Усталый от дороги, бессонницы и тесноты в вагонах, Антон Антоныч пил что-то невиданное, что плавало над хлебами, что давно уже пил он, с детства, и от чего у него блаженно и радостно, изжелта-розово мутнело в голове, и вдруг, как марево, — сосны, на веки вечные крепко сработанные стены построек, смолистая, как похоронный ладан, тишина, и неловкость, — точно сделано было все хорошо и в высшей степени хорошо, удачно, но как-то неожиданно совсем не то.
— А я землю купил, как сказать, Фома, — слышишь? Вот земля — роскошь та роскошь, — заговорил громко Антон Антоныч, радостно глядя прямо в рыжие косицы Фомы, подстриженные скобкой. — Две тысячи триста десятин… Лес! Мач-то-вый… Восемнадцать тысяч в год дает лесопильня, как сказать… Фермы… двадцать две фермы в аренде… — И передал он Фоме все, что раньше говорил чиновнику в вагоне, все, что сам знал об Анненгофе, и еще что-то, что приходило ему в голову только теперь, когда он ехал хлебами.
Молчаливая была спина у Фомы; изредка чмокал на лошадей, передергивал вожжи и слушал или нет, — нельзя было понять.

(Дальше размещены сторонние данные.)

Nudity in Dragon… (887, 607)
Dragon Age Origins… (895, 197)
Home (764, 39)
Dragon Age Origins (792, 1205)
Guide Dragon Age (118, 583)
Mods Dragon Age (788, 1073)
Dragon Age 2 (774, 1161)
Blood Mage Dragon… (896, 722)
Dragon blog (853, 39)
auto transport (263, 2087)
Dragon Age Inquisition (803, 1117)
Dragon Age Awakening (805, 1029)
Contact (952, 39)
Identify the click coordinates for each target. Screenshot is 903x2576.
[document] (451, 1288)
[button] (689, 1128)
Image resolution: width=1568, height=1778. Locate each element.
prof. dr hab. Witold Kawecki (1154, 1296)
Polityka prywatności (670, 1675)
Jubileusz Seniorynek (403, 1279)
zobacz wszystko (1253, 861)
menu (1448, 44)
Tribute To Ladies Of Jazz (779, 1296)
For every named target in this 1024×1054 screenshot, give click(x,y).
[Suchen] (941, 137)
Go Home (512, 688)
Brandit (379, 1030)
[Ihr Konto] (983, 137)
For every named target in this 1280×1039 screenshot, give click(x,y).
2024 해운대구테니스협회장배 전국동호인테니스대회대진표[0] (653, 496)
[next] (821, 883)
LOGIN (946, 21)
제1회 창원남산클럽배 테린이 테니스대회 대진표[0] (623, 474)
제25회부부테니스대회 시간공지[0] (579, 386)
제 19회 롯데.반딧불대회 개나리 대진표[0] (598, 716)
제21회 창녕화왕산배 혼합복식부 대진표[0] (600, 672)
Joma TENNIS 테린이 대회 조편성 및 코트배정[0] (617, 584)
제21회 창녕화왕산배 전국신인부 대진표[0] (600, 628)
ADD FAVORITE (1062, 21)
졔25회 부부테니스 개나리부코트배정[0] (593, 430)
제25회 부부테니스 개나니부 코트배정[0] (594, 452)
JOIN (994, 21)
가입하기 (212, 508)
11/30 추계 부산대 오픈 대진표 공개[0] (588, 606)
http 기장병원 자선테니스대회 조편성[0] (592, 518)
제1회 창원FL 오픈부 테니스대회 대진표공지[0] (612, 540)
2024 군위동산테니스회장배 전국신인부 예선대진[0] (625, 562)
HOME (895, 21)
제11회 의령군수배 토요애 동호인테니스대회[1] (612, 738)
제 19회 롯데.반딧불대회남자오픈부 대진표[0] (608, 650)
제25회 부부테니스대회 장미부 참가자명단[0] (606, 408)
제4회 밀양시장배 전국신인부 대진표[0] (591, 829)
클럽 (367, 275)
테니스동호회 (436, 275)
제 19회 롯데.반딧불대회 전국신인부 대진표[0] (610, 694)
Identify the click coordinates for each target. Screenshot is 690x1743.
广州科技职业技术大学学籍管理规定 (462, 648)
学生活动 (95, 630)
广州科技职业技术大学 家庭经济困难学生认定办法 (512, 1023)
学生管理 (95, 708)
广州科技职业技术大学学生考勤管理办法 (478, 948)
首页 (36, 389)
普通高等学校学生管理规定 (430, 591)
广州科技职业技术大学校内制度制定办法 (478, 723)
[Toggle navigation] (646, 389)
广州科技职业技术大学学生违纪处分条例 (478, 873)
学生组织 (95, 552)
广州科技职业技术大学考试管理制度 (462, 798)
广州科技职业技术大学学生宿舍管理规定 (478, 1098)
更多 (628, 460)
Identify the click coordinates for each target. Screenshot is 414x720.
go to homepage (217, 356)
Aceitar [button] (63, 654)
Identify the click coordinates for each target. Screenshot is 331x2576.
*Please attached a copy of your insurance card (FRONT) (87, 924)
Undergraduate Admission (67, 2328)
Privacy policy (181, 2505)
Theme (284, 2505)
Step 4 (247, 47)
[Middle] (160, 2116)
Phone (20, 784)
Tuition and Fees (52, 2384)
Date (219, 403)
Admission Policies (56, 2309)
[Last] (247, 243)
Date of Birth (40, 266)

А лошади фыркали и стучали копытами безучастно; на гнедых жирных крупах их медленно качалась лень. Показалось, что они не вычищены, не сьезжены, опоены, — и Антон Антоныч перебил самого себя криком:
— Да ты что мне лошадей портишь, разбойник, га?! Так за лошадьми смотрят, — бодай тебе руки-ноги поодсыхали?!. Од так смотрят? Од так идут?.. Та шо ж они у тебя как… как ветчина в амбаре, как мешки… как… как на живодерню опоздать боятся — га?..
И, оттолкнув Фому, Антон Антоныч вырвал у него вожжи и, стиснув зубы, раз и еще раз ударил остервенело по этим самым жирным крупам сначала коренника, потом пристяжку.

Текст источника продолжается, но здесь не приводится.